Hillary Clinton: “Deplorables”.
Joe Biden: Trump supporters are “garbage”.
Wilson R.: “Well, that’s convenient.”
Comment by Wilson R. on October 31, 2024 at 4:10 pm
Here is the text I was responding to:
“Sometimes the target of these critics of Christian nationalism are folk religionists who conflate God and country. They sometimes sport paraphernalia with American flags draped around the cross. These folk religionists typically aren’t aware they are Christian nationalists.”
Perhaps the author uses the term “folk religionists” to distinguish them from those who want to impose a rightwing theocracy on other Americans. But he clearly says they are Christian Nationalists nonetheless.
Christian Nationalists aren’t monolithic. (Neither, by the way, is what some people lazily call “the Left.) The covers everyone from those who merely want to see the US flag in their place of worship to those who believe God chose America out of all the nations for a special purpose to those who take it many steps further and openly say they want to end democracy in favor of making church and state inseparable (and that last group is not an inconsiderable number).
Merely opposing Biden doesn’t make one a Christian Nationalist. There are a lot of very thoughtful people concerned about Christian Nationalism. Is that REALLY how you think they define Christian Nationalists? That’s just wack.
And again with the trans stuff. Man, that really feels like an obsession with you.
Comment by Tim Ware on October 31, 2024 at 8:53 pm
Different Steve,
The people who are seemingly attracted to Christian Nationalism or other similar ideas are, for the most part, members of one of the only groups that it is ok to hate. Look at who is front and center in the picture at the head of Mr. Drumm’s article. We don’t have to extend the same deference to people like that as we are forced to do with certain other groups. We can treat them any way we want.

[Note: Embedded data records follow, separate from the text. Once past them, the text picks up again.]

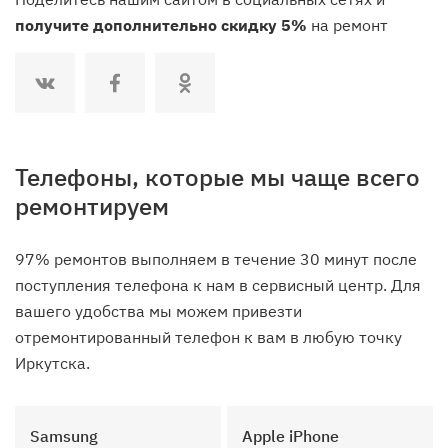
получите дополнительно скидку 5%
на ремонт
Телефоны, которые мы чаще всего
ремонтируем
97% ремонтов выполняем в течение 30 минут после
поступления телефона к нам в сервисный центр. Для
вашего удобства мы можем привезти
отремонтированный телефон к вам в любую точку
Иркутска.
Samsung
Apple iPhone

Just another example of the hypocrisy of the so-called inclusive crowd. As I have said before, ignore their rhetoric and look at their actions.
Comment by Wilson R. on November 1, 2024 at 11:56 am
“Look at who is front and center in the picture at the head of Mr. Drumm’s article.”
I gather that people here know who this person is. For those, like me, who do not recognize him, please fill us in. And what are his offenses? Apparently, the posters here view him as the leader of a hate group.
Comment by Gary Bebop on November 1, 2024 at 1:22 pm
Thanks, Mark, for doing some serious work on an entangled ball of yarn. The complexity of the topic is daunting, but your writing opens windows for the truth to enter. It’s clear that aggressive secularism has seized the reigns of government in America, top to bottom. We are subjects of a secular administrative state. The revolt against such a status has begun.